I mean what was the point? By blowing or sucking down the line you could make Action Man sink to the bottom or rise to the top of the water. But did my mum ever let me fill the bath to the top so that I could try it out? Did she b*llocks. As far as she was concerned the Swinging Sixties just weren't happening; it was still wartime and we were only allowed to have 5/8 of an inch of water in the bath. Hardly got his weighted boots wet.

In the toy department at Hammonds, which became Binns, then became Hammonds again, they had a big dustbin sized tank with a window in the side so that you could see Action Man going up and down underwater. Did my Dad ever offer to convert our dustbin into such a facility so as to maximise their investment in this toy? To be frank, no he didn't. No wonder I have ended up so bitter and resentful, is it? Should hardly have been a surprise to my parents when at the tender age of 24 I ran away from Hull to answer the lure of London and ended up as a healthcare professional.

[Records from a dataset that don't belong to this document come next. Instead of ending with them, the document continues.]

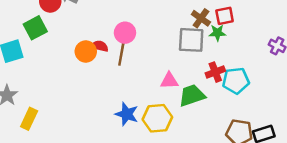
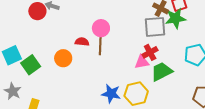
green square: (35, 28) -> (31, 65), moved
green star: (217, 33) -> (175, 18), size x1.5
orange circle: (86, 51) -> (63, 58), moved
red cross: (215, 72) -> (150, 52), moved

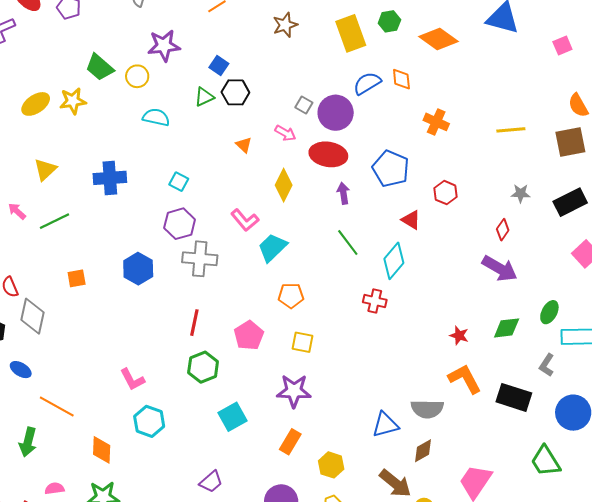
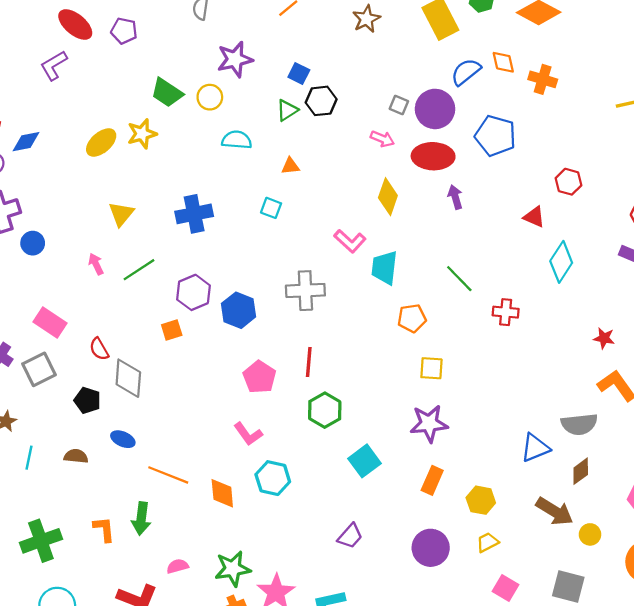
orange cross: (436, 122) -> (543, 79), moved
orange triangle: (244, 145) -> (290, 166), moved, turned -42
blue pentagon: (391, 169) -> (495, 136), moved
pink arrow: (17, 211) -> (96, 264), turned 30
purple hexagon: (180, 224) -> (193, 292), moved
green line: (348, 243) -> (459, 279), moved
cyan trapezoid: (272, 248) -> (384, 268), turned -32
cyan diamond: (394, 261) -> (561, 262), moved
pink pentagon: (249, 335) -> (259, 377), moved
orange diamond: (102, 450) -> (222, 493), moved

Spraying the Rays vintage toy rating: 2/10. Complete waste of money.

Examples of the helmet alone from this set are estimated to be worth 2 to 3 million pounds.

Next week: the Fender Telecaster.

21 August 2006

Matchbox Motorway

Instead of motorised cars taking power from a live track like Scalextric, this worked by a long continuous spring being driven round the track in a groove. By fixing a pin on the bottom of any matchbox car it would engage with the spring in the groove and be driven round the track. So any of your favourite Matchbox cars (or other make...although I seem to remember it struggling a bit with the larger scale Corgi or Dinky cars) could be raced.

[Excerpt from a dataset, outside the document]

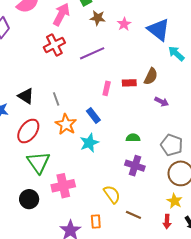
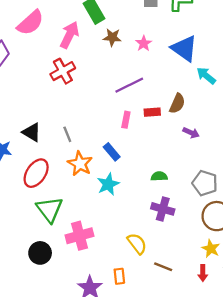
purple line: (92, 53) -> (129, 85), moved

You could either have two cars on seperate grooves going the same way, so that you could race them, or you could load it up with loads of cars and have the two tracks going in opposite directions like a motorway.

It even had a feature where BMW and Mercedes models driven by arrogant middles class tossers resentful that they couldn't afford a proper car like a Rolls or a Bentley could be driven within inches (to scale) of the more modest vehicle in front and ignore all the normal rules of the Highway Code. The Matchbox Range Rover with the Countryside Alliance sticker could be parked at the side of the track but unfortunately this meant that the rest of the cars stopped moving for some reason. An extension set was available with extra track and despite objections from my sister, planning permission for this extension was granted across the front room carpet and her toy conservation area had to be cut down.

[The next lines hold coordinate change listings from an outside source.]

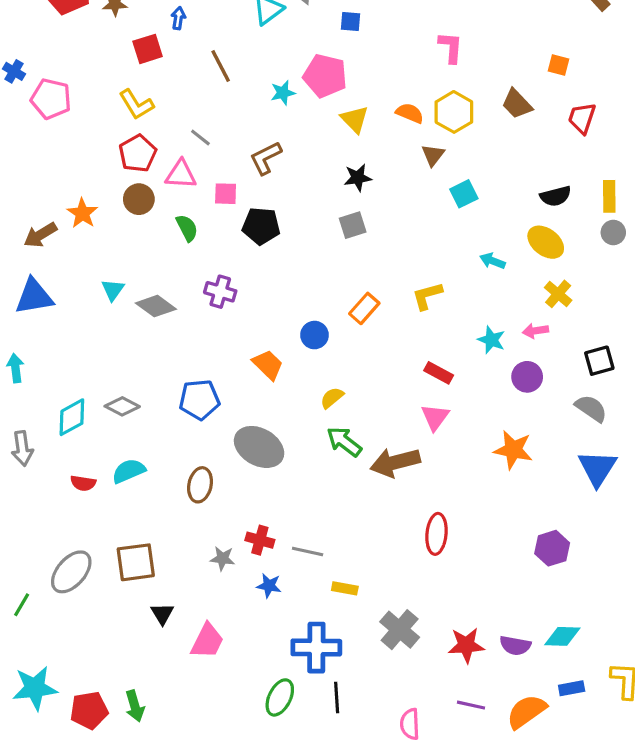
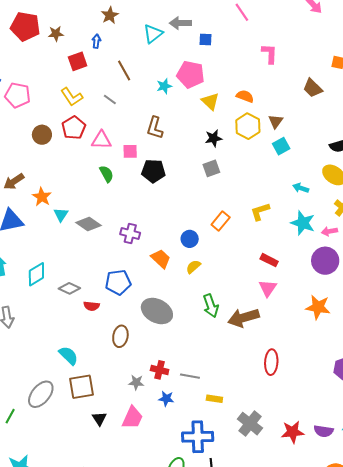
yellow hexagon: (454, 112) -> (248, 126), moved
gray line: (200, 138) -> (110, 99), moved
brown triangle: (433, 155) -> (276, 121), moved
brown L-shape: (266, 158) -> (155, 128), turned -45
brown circle: (139, 199) -> (42, 135), moved
orange star: (82, 213) -> (42, 197), moved
purple cross: (220, 292) -> (130, 233), moved
cyan star: (491, 340) -> (303, 223), moved, size x1.4
purple circle: (527, 377) -> (325, 261), size x1.4
yellow semicircle: (332, 398) -> (193, 267), moved
cyan diamond: (72, 417) -> (36, 274), moved
green arrow: (344, 442) -> (211, 306), turned -145
cyan semicircle: (129, 471) -> (68, 355), moved, turned 70
red semicircle: (83, 483) -> (92, 306), moved
pink trapezoid: (207, 641) -> (132, 418), moved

Plans for a special Feltham edition where the cars could be stolen and driven off the motorway and set on fire by twelve year olds high on Booze and Drugs were abandoned for technical reasons.

Even poor condition examples of this toy are now going on eBay for as much as £3,500. Blimey!

Next week: the Action Man Deep Sea Diver.

Crap Things A Radiographer Used to Do In The Days When You Had To Make Your Own Entertainment...

In response to Swipey Bob's most recent post; well I'll see your "Track and Field" and raise you a Waddington's "Formula One". A game of skill and judgement...the dice were only used to decide whether you spun off or not, apart from that YOU decide how fast to go through the bend and what line to take; the more your speed was over the "safe" speed the more loaded the dice were to indicate that you were in the "kitty litter" as Martin Brundle would describe it. Each player had a cardboard dashboard which indicated current speed, tyre and brake wear and what lap you were on. You could get ahead early in the race by driving wreckless Ericly but you would trash the brakes and when you got to 5 on brake wear you spun off on every corner, had to accelerate from zero each time, and when inevitable your more conservative opponents overtook you on the final bend they would play their "Swivel on This" card as they roared past.

I retrieved this game from my parent's loft a few months ago and forced a randomly selected 9 year old PS2 owning daughter into a game; she loved it. Amazingly priced at £59.99 here. What a bargain.